The jury have found the facts against the defendants, upon evidence which fully warrants the verdict, and under instructions wholly free from error.
It is competent to prove by O. D. Davis that the sureties had paid the judgment of the Davis & Wiley Bank against H. C. Lentz. He knew the facts, as its cashier and receiving teller, and why should he not be permitted to speak of it? The evidence as to the bill of sale to Eesperman was also competent, as .showing a contemporary transaction, indicating the fraudulent purpose of Lentz and the preparation he was making at the time to put away his property in order to defeat his creditors. It was but forging one of the links in the chain of circumstances going to establish the essential fact of intent. It can make no difference that the conveyance was made to a third party, for still it bears upon the issue as to the covinous purpose. Brink v.
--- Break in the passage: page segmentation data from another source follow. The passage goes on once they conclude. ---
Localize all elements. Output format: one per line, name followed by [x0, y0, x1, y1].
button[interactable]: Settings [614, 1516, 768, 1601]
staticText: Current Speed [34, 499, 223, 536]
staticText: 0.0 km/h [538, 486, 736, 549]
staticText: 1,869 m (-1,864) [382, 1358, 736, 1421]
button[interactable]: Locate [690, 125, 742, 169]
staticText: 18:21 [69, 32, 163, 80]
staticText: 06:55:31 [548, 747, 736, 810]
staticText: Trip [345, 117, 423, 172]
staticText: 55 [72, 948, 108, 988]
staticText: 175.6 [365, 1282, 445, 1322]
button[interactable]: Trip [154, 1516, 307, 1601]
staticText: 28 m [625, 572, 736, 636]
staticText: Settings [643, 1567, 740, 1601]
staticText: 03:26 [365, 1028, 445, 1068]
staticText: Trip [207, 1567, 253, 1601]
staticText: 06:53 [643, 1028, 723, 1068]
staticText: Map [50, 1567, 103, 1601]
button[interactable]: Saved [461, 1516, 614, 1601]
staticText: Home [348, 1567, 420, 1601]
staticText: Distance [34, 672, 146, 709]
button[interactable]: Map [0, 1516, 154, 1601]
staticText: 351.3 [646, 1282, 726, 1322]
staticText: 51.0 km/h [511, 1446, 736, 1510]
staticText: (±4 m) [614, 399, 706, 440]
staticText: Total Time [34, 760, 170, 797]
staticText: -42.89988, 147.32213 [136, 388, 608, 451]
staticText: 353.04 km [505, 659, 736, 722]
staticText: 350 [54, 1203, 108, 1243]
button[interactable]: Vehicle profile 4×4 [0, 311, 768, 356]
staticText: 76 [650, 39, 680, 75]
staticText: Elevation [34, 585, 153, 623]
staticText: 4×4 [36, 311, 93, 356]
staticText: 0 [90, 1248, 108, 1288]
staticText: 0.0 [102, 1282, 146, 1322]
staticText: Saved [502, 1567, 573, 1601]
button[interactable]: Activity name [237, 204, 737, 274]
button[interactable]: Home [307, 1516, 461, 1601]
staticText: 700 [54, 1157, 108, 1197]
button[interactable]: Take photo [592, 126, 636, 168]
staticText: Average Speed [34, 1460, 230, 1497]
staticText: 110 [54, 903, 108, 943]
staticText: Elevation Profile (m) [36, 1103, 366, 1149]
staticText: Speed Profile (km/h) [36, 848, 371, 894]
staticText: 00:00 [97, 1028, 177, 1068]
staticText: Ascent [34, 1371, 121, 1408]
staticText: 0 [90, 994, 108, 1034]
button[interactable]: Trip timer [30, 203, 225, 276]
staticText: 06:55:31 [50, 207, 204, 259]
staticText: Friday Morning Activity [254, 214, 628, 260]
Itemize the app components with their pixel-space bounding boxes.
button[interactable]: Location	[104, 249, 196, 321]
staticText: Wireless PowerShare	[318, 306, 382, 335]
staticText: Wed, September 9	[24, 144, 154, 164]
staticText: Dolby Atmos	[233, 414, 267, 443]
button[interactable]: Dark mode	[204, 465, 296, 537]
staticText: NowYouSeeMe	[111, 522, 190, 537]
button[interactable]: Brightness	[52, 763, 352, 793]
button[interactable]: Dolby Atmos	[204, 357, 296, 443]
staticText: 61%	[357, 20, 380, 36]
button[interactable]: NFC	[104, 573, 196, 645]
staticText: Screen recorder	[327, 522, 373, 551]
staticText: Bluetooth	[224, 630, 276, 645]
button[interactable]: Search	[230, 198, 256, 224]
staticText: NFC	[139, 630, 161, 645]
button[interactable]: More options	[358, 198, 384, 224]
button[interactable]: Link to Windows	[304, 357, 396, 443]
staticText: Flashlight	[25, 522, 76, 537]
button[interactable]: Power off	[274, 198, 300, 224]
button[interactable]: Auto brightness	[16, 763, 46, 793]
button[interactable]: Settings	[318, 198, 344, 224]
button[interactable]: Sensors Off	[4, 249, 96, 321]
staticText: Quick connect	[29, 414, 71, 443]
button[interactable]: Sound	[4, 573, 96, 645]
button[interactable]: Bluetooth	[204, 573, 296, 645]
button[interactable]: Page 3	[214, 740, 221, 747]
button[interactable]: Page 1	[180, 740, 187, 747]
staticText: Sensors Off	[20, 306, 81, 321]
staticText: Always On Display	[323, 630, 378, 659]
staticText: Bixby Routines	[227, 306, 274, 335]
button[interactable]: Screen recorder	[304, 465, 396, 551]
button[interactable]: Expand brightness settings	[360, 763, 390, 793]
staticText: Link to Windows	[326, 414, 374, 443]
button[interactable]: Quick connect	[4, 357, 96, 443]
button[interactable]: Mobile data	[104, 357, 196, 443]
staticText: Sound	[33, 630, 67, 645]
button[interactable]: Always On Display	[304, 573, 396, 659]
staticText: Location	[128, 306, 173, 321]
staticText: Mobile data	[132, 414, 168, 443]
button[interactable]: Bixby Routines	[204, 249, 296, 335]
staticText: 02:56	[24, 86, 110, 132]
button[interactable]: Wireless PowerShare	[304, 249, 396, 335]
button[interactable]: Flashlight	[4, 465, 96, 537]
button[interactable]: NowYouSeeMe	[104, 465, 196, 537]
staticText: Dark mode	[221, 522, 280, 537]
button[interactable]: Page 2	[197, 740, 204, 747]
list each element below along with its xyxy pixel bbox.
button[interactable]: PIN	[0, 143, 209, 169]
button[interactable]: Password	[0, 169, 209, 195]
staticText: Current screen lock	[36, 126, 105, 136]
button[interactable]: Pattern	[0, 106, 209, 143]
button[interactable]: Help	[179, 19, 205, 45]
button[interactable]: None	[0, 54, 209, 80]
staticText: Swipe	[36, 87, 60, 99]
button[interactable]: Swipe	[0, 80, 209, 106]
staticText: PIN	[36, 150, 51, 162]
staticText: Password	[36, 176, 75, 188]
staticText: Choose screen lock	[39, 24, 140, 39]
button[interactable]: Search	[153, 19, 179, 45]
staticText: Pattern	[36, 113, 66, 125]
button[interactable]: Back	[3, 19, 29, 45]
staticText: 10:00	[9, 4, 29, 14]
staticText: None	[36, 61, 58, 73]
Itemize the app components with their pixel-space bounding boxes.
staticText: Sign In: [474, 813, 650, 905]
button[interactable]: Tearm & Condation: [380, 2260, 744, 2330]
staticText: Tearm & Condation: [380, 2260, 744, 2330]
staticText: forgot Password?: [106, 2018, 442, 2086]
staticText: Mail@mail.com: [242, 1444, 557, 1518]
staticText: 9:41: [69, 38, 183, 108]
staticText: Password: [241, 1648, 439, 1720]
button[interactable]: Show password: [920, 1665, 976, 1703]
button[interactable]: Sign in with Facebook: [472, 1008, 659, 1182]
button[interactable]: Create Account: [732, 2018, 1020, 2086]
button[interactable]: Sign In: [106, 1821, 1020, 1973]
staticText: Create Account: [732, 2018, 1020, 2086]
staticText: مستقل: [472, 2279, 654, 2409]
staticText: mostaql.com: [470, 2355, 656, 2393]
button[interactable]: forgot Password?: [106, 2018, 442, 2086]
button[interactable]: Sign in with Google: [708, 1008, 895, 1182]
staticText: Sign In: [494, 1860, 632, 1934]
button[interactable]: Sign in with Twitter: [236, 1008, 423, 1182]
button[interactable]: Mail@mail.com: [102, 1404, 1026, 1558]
Black, 77 N. C., 59. The evidence as to a fraudulent intent *75usually is permitted to take a wide range, as it may be inferred from many circumstances, each one by itself being apparently of small importance, but together producing an absolute conviction.
The court might, in this .case, have gone further than it did in the judgment, and ordered a sale of the land for the payment of the judgment debt evidenced by it, but there was no request for it to do so, and we merely refer to it for the purpose of calling attention to the advisability of deciding all controversies, relating to the same subject-matter, in one action, as contemplated by The Code.
No error.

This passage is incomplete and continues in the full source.